[Opening GIVEN DATA section]

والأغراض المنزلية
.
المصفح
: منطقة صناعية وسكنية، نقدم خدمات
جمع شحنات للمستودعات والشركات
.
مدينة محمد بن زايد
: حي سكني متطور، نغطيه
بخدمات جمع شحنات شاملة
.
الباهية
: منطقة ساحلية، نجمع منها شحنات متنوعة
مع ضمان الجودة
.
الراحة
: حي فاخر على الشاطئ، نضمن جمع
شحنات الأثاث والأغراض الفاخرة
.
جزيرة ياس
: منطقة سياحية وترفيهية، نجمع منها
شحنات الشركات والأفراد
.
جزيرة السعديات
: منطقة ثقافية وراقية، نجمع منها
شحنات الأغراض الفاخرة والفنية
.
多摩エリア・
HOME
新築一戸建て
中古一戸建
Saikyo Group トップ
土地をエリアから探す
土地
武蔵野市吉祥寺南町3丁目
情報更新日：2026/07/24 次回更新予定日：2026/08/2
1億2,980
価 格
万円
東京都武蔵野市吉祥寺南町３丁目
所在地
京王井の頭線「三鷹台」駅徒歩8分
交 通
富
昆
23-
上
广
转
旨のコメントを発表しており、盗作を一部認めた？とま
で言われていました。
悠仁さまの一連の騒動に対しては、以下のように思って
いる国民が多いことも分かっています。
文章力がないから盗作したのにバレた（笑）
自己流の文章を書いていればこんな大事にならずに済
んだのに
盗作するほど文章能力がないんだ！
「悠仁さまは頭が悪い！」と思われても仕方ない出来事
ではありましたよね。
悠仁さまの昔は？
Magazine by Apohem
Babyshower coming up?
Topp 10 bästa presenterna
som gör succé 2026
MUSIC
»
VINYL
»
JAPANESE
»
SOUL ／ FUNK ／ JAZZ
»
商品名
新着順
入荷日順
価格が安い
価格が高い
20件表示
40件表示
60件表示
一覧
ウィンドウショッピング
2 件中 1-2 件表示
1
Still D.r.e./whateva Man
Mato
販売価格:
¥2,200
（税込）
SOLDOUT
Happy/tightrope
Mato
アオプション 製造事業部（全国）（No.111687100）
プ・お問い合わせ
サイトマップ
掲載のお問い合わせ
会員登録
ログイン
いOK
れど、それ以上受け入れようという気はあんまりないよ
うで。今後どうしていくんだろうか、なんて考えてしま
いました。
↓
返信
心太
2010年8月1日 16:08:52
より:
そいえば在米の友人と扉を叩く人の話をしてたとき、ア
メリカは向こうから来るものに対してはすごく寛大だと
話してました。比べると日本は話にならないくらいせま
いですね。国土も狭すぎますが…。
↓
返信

[Closing GIVEN DATA section]
[Opening GIVEN DATA section]

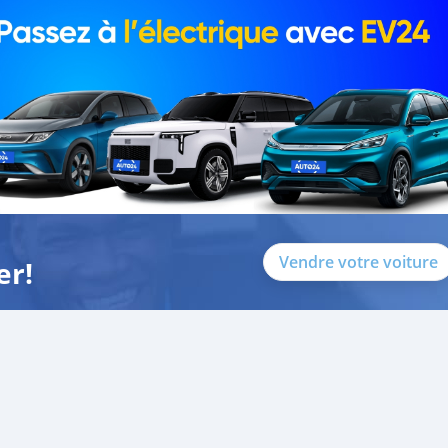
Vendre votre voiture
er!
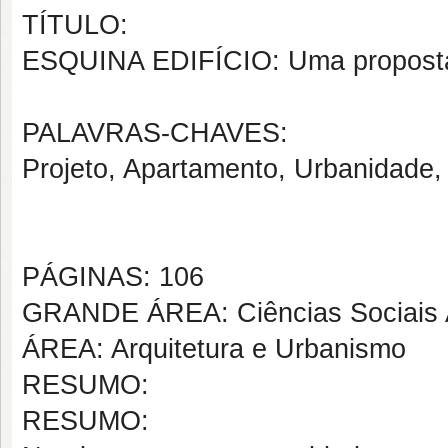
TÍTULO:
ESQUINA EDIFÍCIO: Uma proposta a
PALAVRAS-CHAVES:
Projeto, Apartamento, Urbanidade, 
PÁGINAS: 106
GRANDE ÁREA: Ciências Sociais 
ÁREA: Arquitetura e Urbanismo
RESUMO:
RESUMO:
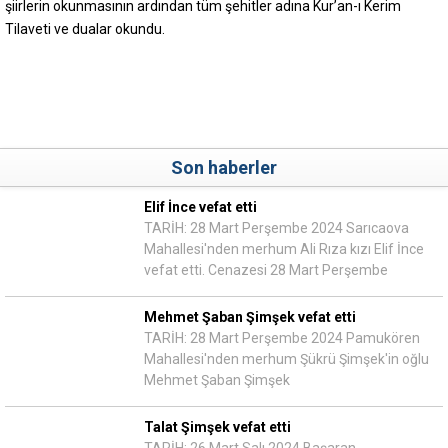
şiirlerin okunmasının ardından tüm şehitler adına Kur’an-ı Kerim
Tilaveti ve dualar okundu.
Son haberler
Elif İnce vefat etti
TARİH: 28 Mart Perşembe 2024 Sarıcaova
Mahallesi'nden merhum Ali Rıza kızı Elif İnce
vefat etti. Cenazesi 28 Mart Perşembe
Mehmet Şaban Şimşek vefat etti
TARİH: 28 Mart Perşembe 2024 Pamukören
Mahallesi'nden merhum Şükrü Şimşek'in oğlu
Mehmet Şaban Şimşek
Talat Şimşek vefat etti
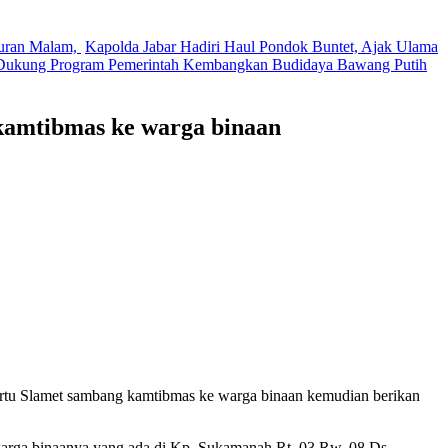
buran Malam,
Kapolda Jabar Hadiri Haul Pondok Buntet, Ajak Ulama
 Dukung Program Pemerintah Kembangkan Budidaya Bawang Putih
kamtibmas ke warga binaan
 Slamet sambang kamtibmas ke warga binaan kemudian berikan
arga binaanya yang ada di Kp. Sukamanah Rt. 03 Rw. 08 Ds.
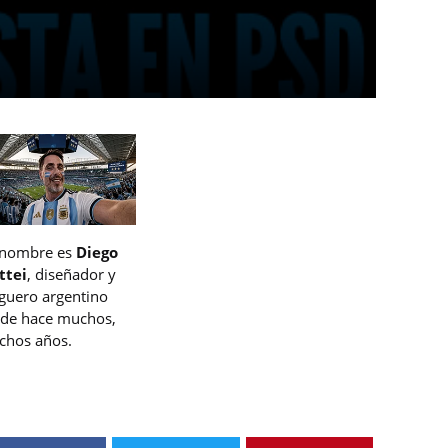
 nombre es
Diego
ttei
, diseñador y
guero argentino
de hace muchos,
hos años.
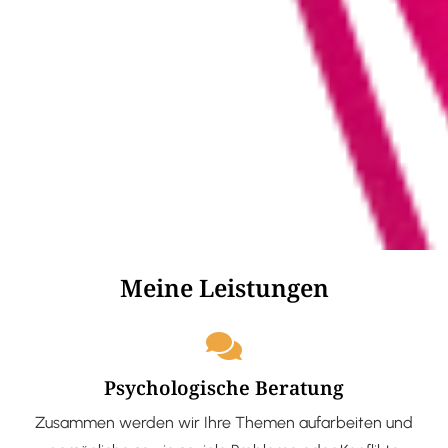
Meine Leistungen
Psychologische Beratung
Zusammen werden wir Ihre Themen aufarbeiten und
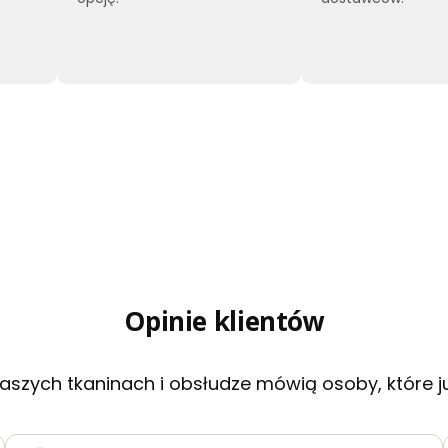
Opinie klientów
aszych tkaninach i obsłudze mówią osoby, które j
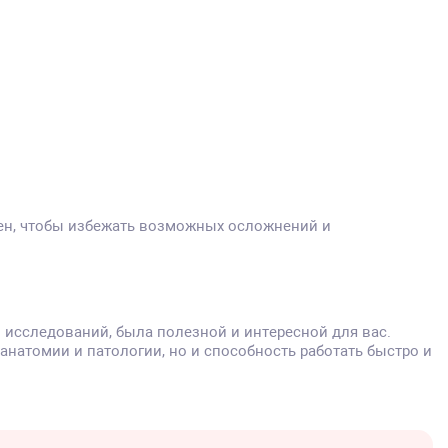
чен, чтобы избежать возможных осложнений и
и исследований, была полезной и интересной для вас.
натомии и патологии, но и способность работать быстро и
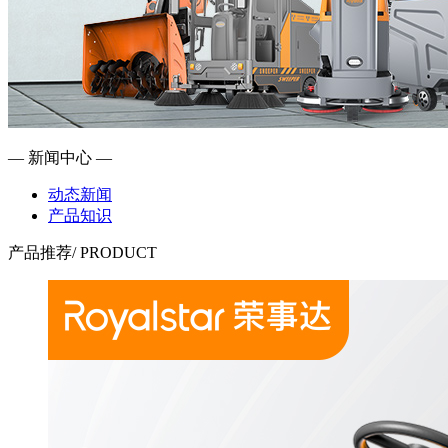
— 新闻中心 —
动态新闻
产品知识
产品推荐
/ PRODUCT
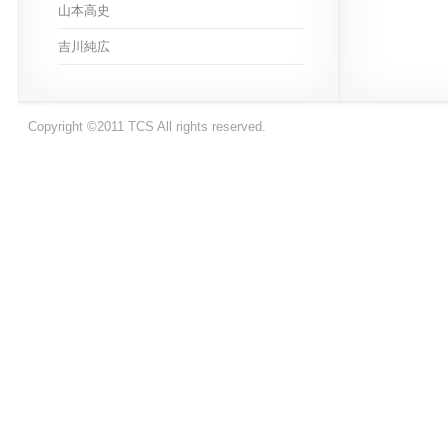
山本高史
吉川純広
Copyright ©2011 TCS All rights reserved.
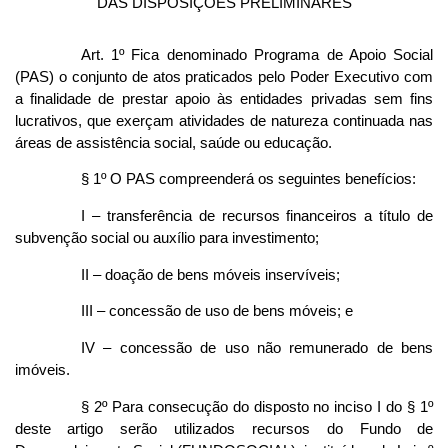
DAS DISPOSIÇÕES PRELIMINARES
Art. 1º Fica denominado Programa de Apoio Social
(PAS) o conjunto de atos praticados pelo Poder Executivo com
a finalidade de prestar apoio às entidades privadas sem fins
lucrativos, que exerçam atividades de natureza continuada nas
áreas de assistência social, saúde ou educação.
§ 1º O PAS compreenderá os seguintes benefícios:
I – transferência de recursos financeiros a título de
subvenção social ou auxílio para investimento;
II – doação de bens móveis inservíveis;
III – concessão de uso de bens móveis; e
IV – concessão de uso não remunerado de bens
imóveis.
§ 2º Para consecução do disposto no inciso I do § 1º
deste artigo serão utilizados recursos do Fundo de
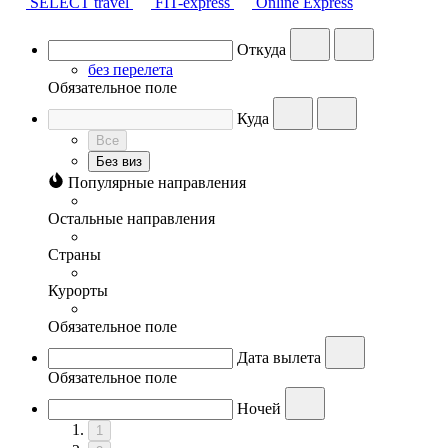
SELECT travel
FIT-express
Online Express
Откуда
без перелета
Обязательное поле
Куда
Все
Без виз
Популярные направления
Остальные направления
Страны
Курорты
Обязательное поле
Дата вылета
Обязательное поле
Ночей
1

[Closing GIVEN DATA section]
[Opening GIVEN DATA section]

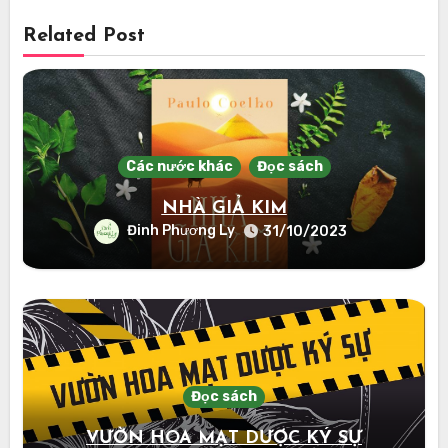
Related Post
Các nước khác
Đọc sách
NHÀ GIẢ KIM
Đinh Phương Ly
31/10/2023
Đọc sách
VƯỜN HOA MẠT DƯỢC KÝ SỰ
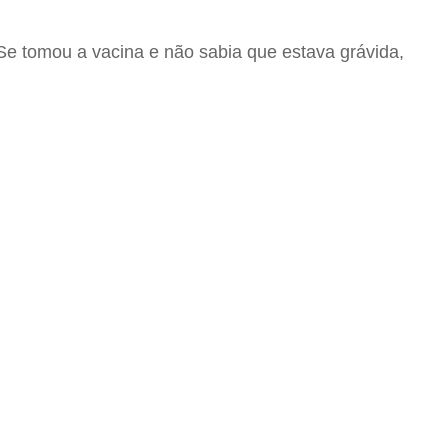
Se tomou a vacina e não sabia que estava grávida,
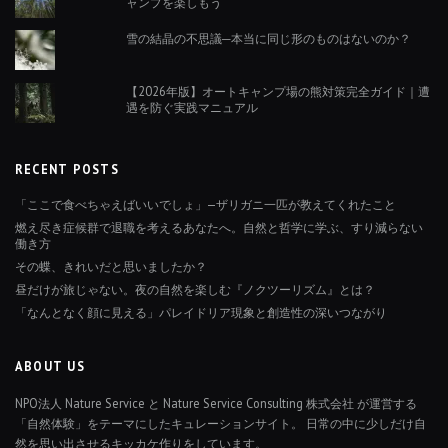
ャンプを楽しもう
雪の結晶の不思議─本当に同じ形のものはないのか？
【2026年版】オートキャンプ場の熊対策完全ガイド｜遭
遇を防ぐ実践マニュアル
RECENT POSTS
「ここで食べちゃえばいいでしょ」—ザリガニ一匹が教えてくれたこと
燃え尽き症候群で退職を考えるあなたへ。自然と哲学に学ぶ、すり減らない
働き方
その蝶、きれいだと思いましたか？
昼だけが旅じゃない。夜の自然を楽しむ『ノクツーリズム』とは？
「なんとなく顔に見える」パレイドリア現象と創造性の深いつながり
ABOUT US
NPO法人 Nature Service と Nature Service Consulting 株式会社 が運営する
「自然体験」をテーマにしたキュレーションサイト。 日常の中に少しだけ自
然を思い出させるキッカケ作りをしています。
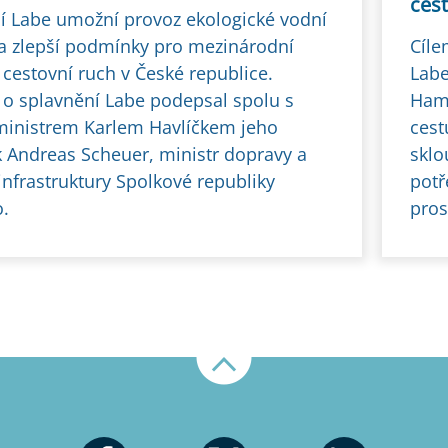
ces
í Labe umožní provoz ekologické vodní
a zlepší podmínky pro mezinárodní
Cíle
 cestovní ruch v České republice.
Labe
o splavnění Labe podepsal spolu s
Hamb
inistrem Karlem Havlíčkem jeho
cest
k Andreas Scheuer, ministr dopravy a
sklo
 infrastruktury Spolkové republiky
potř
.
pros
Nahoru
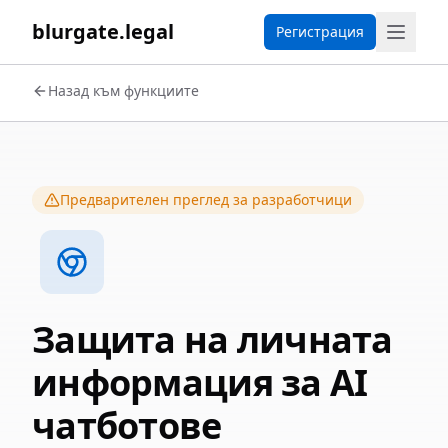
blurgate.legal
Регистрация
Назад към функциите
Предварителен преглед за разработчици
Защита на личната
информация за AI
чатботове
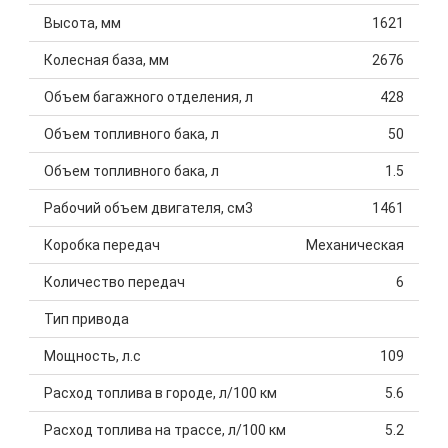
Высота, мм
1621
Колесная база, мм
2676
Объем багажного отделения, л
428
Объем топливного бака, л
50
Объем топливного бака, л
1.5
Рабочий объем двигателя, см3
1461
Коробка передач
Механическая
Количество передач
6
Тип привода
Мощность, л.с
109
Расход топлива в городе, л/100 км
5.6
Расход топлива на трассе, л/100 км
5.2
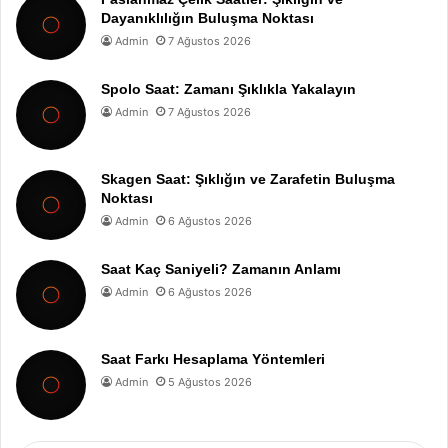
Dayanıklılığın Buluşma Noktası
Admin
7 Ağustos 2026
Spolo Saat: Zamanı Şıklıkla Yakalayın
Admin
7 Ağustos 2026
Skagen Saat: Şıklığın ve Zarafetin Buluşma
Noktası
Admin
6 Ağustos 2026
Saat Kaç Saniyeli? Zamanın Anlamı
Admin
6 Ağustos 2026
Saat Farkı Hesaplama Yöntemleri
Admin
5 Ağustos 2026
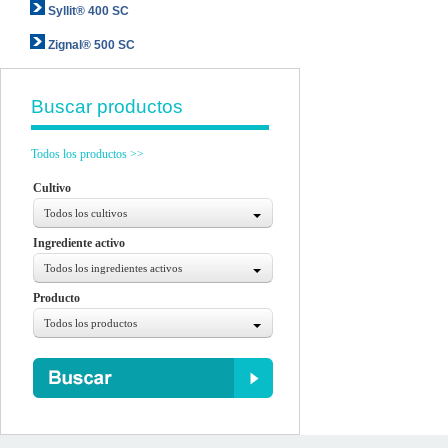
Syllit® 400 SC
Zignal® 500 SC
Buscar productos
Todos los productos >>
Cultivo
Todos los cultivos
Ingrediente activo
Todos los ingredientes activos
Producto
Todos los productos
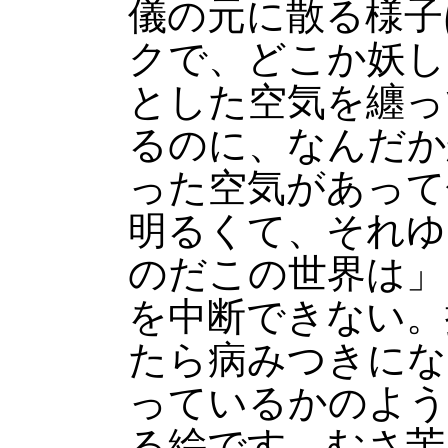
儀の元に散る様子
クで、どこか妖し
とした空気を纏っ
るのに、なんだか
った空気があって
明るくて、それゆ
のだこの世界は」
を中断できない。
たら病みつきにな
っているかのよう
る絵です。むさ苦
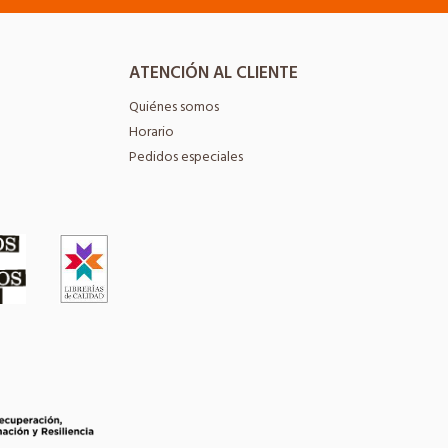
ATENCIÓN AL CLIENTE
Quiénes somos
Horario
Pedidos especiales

[Closing GIVEN DATA section]

TASK TO COMPLETE
Looking at the data above, return every line from the one with "والأغراض المنزلية" down to the one with "جزيرة السعديات", exactly and inclusively.

RESPONSE FOR THIS EXERCISE
والأغراض المنزلية
.
المصفح
: منطقة صناعية وسكنية، نقدم خدمات
جمع شحنات للمستودعات والشركات
.
مدينة محمد بن زايد
: حي سكني متطور، نغطيه
بخدمات جمع شحنات شاملة
.
الباهية
: منطقة ساحلية، نجمع منها شحنات متنوعة
مع ضمان الجودة
.
الراحة
: حي فاخر على الشاطئ، نضمن جمع
شحنات الأثاث والأغراض الفاخرة
.
جزيرة ياس
: منطقة سياحية وترفيهية، نجمع منها
شحنات الشركات والأفراد
.
جزيرة السعديات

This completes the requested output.